Особое детство | страница 47
Это время закончилось. Она опять стала сидеть дома; и все навыки, которые она приобрела в школе, исчезли. Девочка попала в темноту, в пустоту, утратила радость, все побуждения исчезли. Она стала писаться, часто сидела на корточках и размахивала руками, пряталась, пропадала где-то. Папа был обеспокоен, потому что он не понимал, в чем дело, чего ей не хватает, он думал, что, может быть, и хорошо еще на полгода освободиться от всех этих обстоятельных ритуалов, потому что потом придется идти в школу и ходить туда много лет. Он часто спрашивал: «Ирис, что с тобой? Что нам с тобой делать? Сейчас ты приносишь нам столько же хлопот, как в то время, когда ты была совсем маленькой, опять у нас с тобой ничего не получается?!» Ирис не могла ответить, в ее мире не было никаких ответов, там была только пустота, и она не знала, чего ей не хватает, знала только, что внутри пустота. Полгода прошло, пришло лето, и все дети снова стали проводить целые дни во дворе дома. И тогда к девочке вернулись ее навыки. Она перестала писаться и убегать, она сидела рядом с играющими или в гуще детей, а они играли вокруг нее, и, казалось, жизнь снова наладилась. Ее протестировали на предмет готовности к школе, и нашли недоразвитой. Она не отвечала, когда к ней обращались, не выполняла предложенных заданий, была невнимательна и пассивна. Папа объяснял, что если бы ему позволили сделать это своим способом, они бы получили ответы на свои вопросы и увидели бы, что у нее нет нарушений в развитии, хотя у нее есть масса странностей, и, прежде чем войти в контакт, ей нужно проделать определенные ритуалы. У него ничего не вышло. Они не хотели получить результат таким способом, они сказали, что ответы оказались бы слишком субъективными, и тогда они не смогли бы узнать, где папин перевод, а где истинные знания девочки.

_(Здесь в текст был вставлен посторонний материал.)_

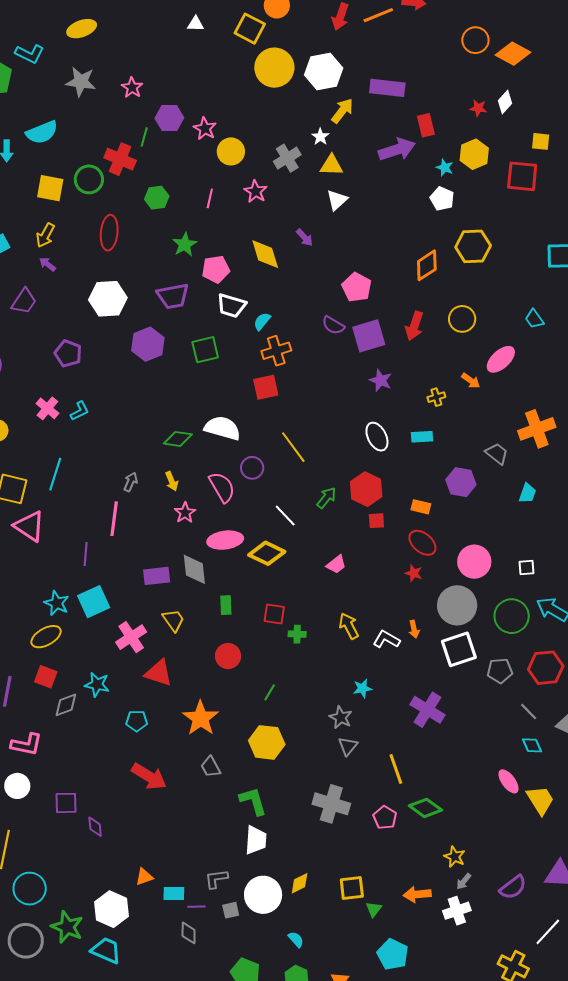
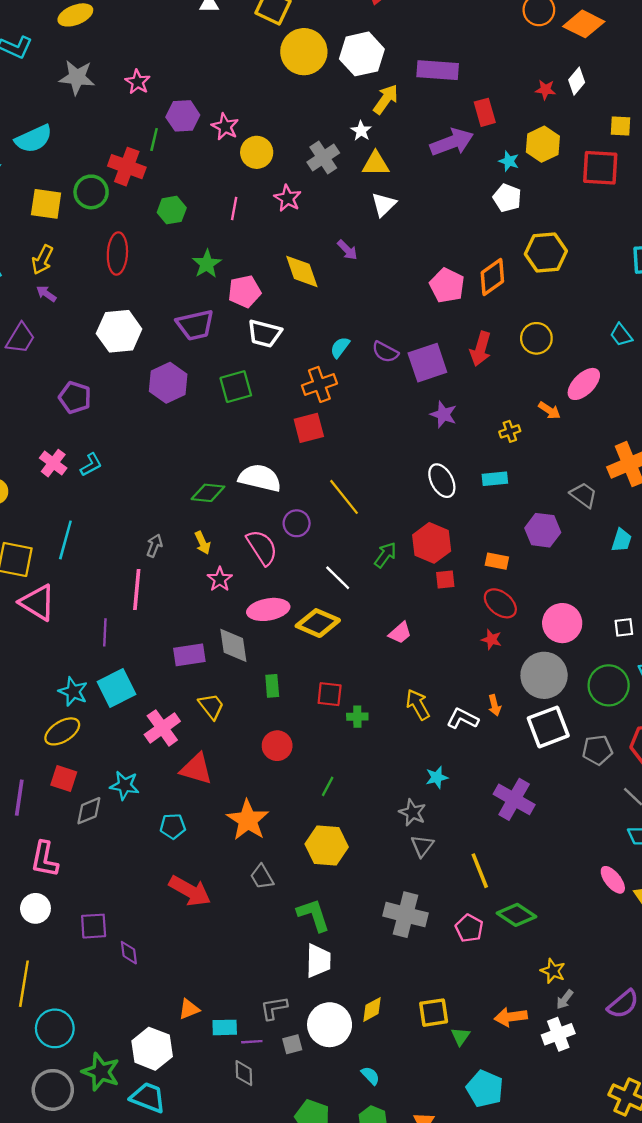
pink pentagon: (357, 287) -> (447, 285), moved
cyan semicircle: (262, 321) -> (340, 347), moved
pink L-shape: (27, 745) -> (44, 859), turned 92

Они считали, что ей нужно идти во вспомогательный класс в городскую школу, но папа отказался. Он заявил, что девочка целиком зависит от привычной среды, и все знают ее особенности и не обращают на них внимания, в противном случае она испугается, забеспокоится, и нельзя будет установить с ней контакт. Он представил себе девочку в новой среде, с новыми чужими взрослыми и детьми, он понимал, что это было бы катастрофой, и он ответил: «Есть закон, гласящий, что все дети должны ходить в школу, но в нем ничего не сказано о том, чему дети должны научиться, поэтому она может ходить в обычную школу. Даже если она ничему не научится, она все равно может сидеть в первом классе до окончания обязательной школы, но она не должна попасть в чужую среду». Так и вышло, девочка пошла в обычную школу, и, хотя она не могла добиться приемлемого результата, ее каждый раз переводили в следующий класс.